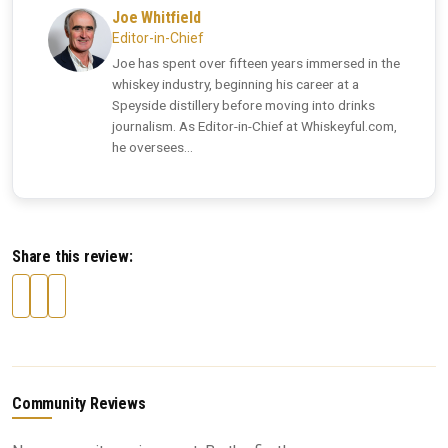
Joe Whitfield
Editor-in-Chief
Joe has spent over fifteen years immersed in the
whiskey industry, beginning his career at a
Speyside distillery before moving into drinks
journalism. As Editor-in-Chief at Whiskeyful.com,
he oversees...
Share this review:
Community Reviews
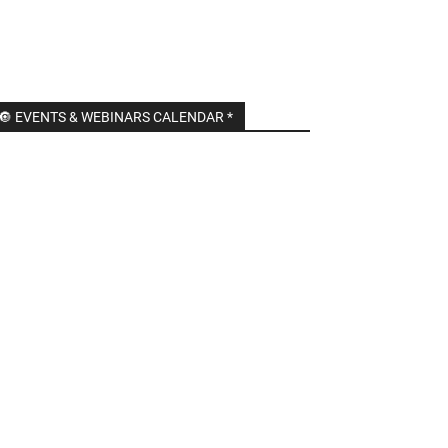
🔘 EVENTS & WEBINARS CALENDAR *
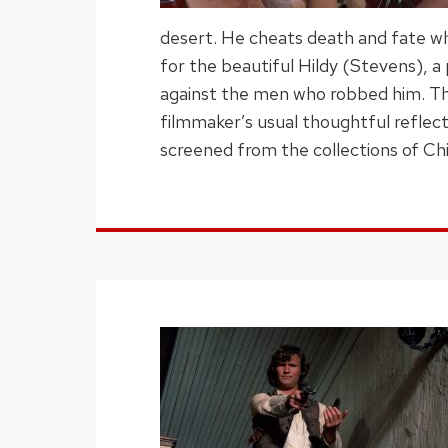
desert. He cheats death and fate whe
for the beautiful Hildy (Stevens), a
against the men who robbed him. Thi
filmmaker’s usual thoughtful reflect
screened from the collections of Chi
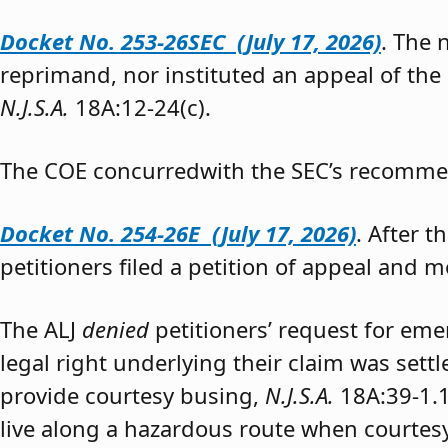
Docket No. 253-26SEC (July 17, 2026)
. The
reprimand, nor instituted an appeal of the
N.J.S.A.
18A:12-24(c).
The COE concurredwith the SEC’s recomme
Docket No. 254-26E (July 17, 2026)
. After 
petitioners filed a petition of appeal and m
The ALJ
denied
petitioners’ request for eme
legal right underlying their claim was sett
provide courtesy busing,
N.J.S.A.
18A:39-1.
live along a hazardous route when courtesy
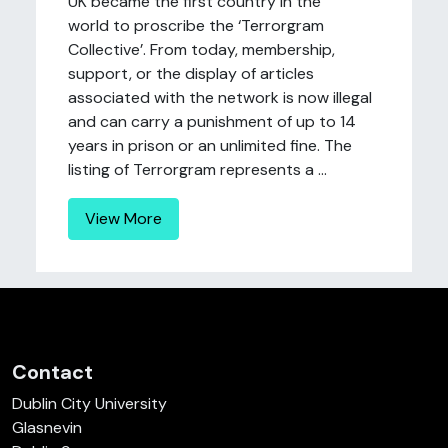
UK became the first country in the
world to proscribe the ‘Terrorgram
Collective’. From today, membership,
support, or the display of articles
associated with the network is now illegal
and can carry a punishment of up to 14
years in prison or an unlimited fine. The
listing of Terrorgram represents a ...
View More
Contact
Dublin City University
Glasnevin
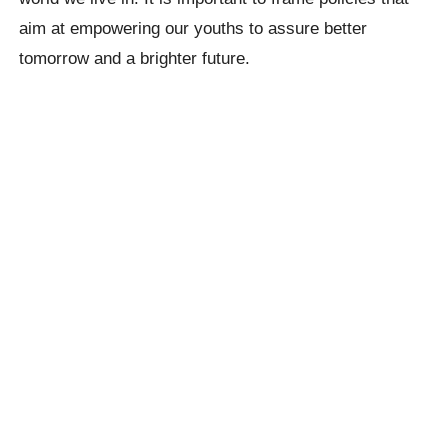
aim at empowering our youths to assure better
tomorrow and a brighter future.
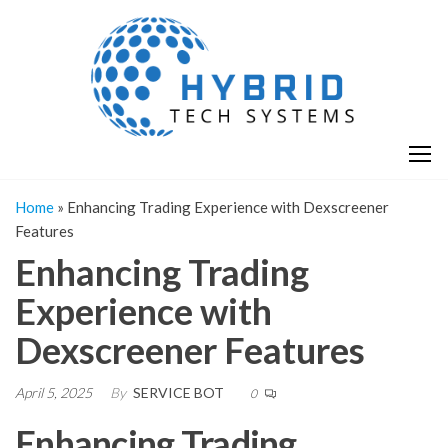
Skip
H
Hy
to
T
T
the
S
content
S
Home
»
Enhancing Trading Experience with Dexscreener
Features
Enhancing Trading
Experience with
Dexscreener Features
April 5, 2025
By
SERVICE BOT
0
Enhancing Trading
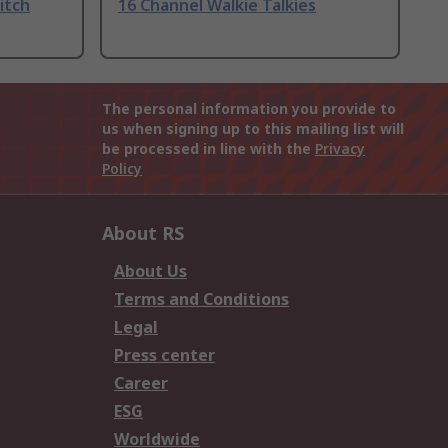
itch
16 Channel Walkie Talkies
The personal information you provide to
us when signing up to this mailing list will
be processed in line with the
Privacy
Policy
About RS
About Us
Terms and Conditions
Legal
Press center
Career
ESG
Worldwide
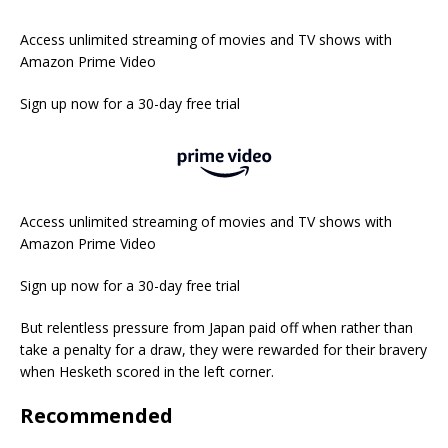
Access unlimited streaming of movies and TV shows with
Amazon Prime Video
Sign up now for a 30-day free trial
Access unlimited streaming of movies and TV shows with
Amazon Prime Video
Sign up now for a 30-day free trial
But relentless pressure from Japan paid off when rather than
take a penalty for a draw, they were rewarded for their bravery
when Hesketh scored in the left corner.
Recommended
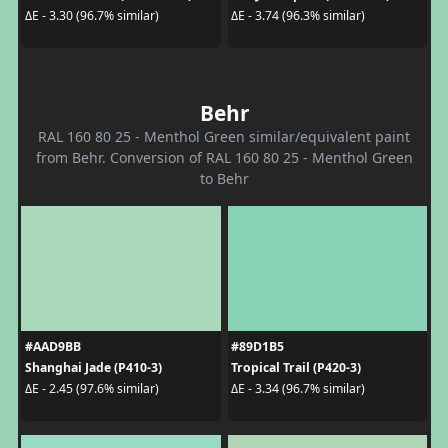
ΔE - 3.30 (96.7% similar)
ΔE - 3.74 (96.3% similar)
Behr
RAL 160 80 25 - Menthol Green similar/equivalent paint
from Behr. Conversion of RAL 160 80 25 - Menthol Green
to Behr
#AAD9BB
#89D1B5
Shanghai Jade (P410-3)
Tropical Trail (P420-3)
ΔE - 2.45 (97.6% similar)
ΔE - 3.34 (96.7% similar)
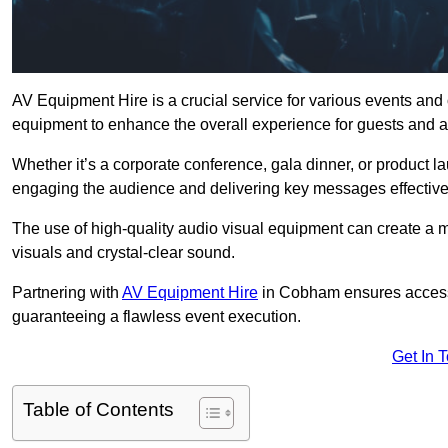
AV Equipment Hire is a crucial service for various events an
equipment to enhance the overall experience for guests and a
Whether it’s a corporate conference, gala dinner, or product la
engaging the audience and delivering key messages effective
The use of high-quality audio visual equipment can create a 
visuals and crystal-clear sound.
Partnering with
AV Equipment Hire
in Cobham ensures access t
guaranteeing a flawless event execution.
Get In 
Table of Contents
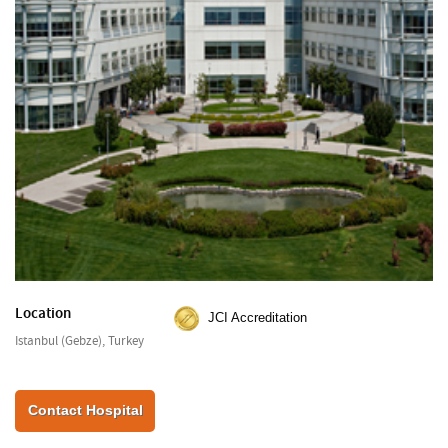
Location
JCI Accreditation
Istanbul (Gebze), Turkey
Contact Hospital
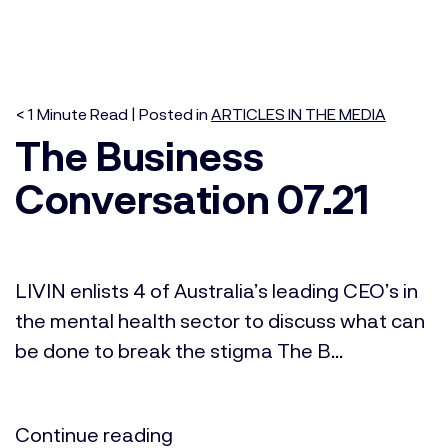
< 1
Minute
Read | Posted in
ARTICLES IN THE MEDIA
The Business
Conversation 07.21
LIVIN enlists 4 of Australia’s leading CEO’s in
the mental health sector to discuss what can
be done to break the stigma The B...
Continue reading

Your instructions →
All lines from the one holding "RAL 160 80 25 - Menthol Green similar/equivalent" through the last line of the entries, and nothing else, are to be output exactly; leave out the pictures.

Task response →
RAL 160 80 25 - Menthol Green similar/equivalent paint
from Behr. Conversion of RAL 160 80 25 - Menthol Green
to Behr
#AAD9BB
#89D1B5
Shanghai Jade (P410-3)
Tropical Trail (P420-3)
ΔE - 2.45 (97.6% similar)
ΔE - 3.34 (96.7% similar)
AV Equipment Hire is a crucial service for various events an
equipment to enhance the overall experience for guests and a
Whether it’s a corporate conference, gala dinner, or product la
engaging the audience and delivering key messages effective
The use of high-quality audio visual equipment can create a 
visuals and crystal-clear sound.
Partnering with
AV Equipment Hire
in Cobham ensures access t
guaranteeing a flawless event execution.
Get In 
Table of Contents
Location
JCI Accreditation
Istanbul (Gebze), Turkey
Contact Hospital
< 1
Minute
Read | Posted in
ARTICLES IN THE MEDIA
The Business
Conversation 07.21
LIVIN enlists 4 of Australia’s leading CEO’s in
the mental health sector to discuss what can
be done to break the stigma The B...
Continue reading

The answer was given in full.